3-Hydroxyhexobarbital dehydrogenase (3HBD) catalyzes NAD(P) +-linked oxidation of 3-hydroxyhexobarbital into 3-oxohexobarbital. The enzyme has been thought to act as a dehydrogenase for xenobiotic alcohols and some hydroxysteroids, but its physiological function remains unknown. We have purified rabbit 3HBD, isolated its cDNA, and examined its specificity for coenzymes and substrates, reaction directionality and tissue distribution. 3HBD is a member (AKR1C29) of the aldo-keto reductase (AKR) superfamily, and exhibited high preference for NADP(H) over NAD(H) at a physiological pH of 7.4. In the NADPH-linked reduction, 3HBD showed broad substrate specificity for a variety of quinones, ketones and aldehydes, including 3-, 17- and 20-ketosteroids and prostaglandin D2, which were converted to 3α-, 17β- and 20α-hydroxysteroids and 9α,11β- prostaglandin F2, respectively. Especially, α-diketones (such as isatin and diacetyl) and lipid peroxidation-derived aldehydes (such as 4-oxo- and 4-hydroxy-2-nonenals) were excellent substrates showing low Km values (0.1-5.9 μM). In 3HBD-overexpressed cells, 3-oxohexobarbital and 5β-androstan-3α-ol-17-one were metabolized into 3-hydroxyhexobarbital and 5β-androstane-3α,17β-diol, respectively, but the reverse reactions did not proceed. The overexpression of the enzyme in the cells decreased the cytotoxicity of 4-oxo-2-nonenal. The mRNA for 3HBD was ubiquitously expressed in rabbit tissues. The results suggest that 3HBD is an NADPH-preferring reductase, and plays roles in the metabolisms of steroids, prostaglandin D2, carbohydrates and xenobiotics, as well as a defense system, protecting against reactive carbonyl compounds.
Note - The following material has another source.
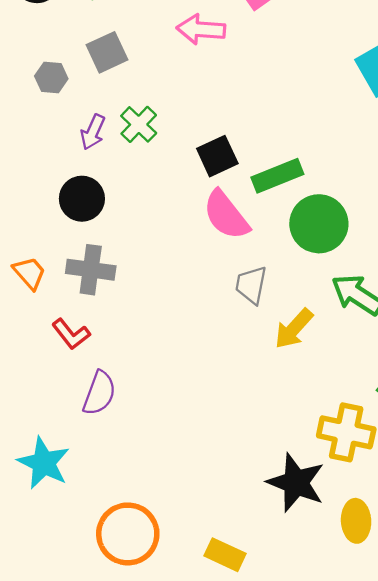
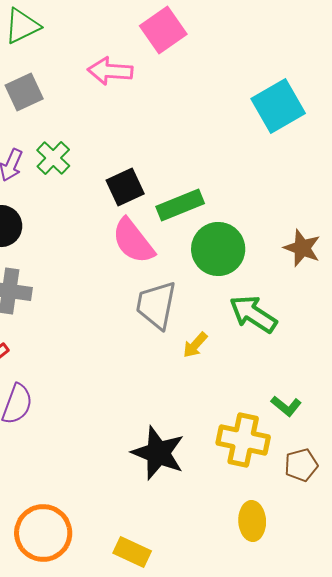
gray trapezoid: (251, 285) -> (156, 305), size x1.4
yellow arrow: (294, 329) -> (195, 345), size x0.7
black star: (296, 483) -> (158, 453), moved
Substrate specificity and inhibitor sensitivity of rabbit 20α-hydroxysteroid dehydrogenase

In this study, we examined the substrate specificity and inhibitor sensitivity of rabbit 20α-hydroxysteroid dehydrogenase (AKR1C5), which plays a role in the termination of pregnancy by progesterone inactivation. AKR1C5 moderately reduced the 3-keto group of only 5α-dihydrosteroids with 17β- or 20α/β-hydroxy group among 3-ketosteroids. In contrast, the enzyme reversibly and efficiently catalyzed the reduction of various 17- and 20-ketosteroids, including estrogen precursors (dehydroepiandrosterone, estrone and 5α-androstan-3β- ol-17-one) and tocolytic 5β-pregnane-3,20- dione. In addition to the progesterone inactivation, the formation of estrogens and metabolism of the tocolytic steroid by AKR1C5 may be related to its role in rabbit parturition. AKR1C5 also reduced various non-steroidal carbonyl compounds, including isatin, an antagonist of the C-type natriuretic peptide receptor, and 4-oxo-2-nonenal, suggesting its roles in controlling the bioactive isatin and detoxification of cytotoxic aldehydes. AKR1C5 was potently and competitively inhibited by flavonoids such as kaempferol and quercetin, suggesting that its activity is affected by ingested flavonoids.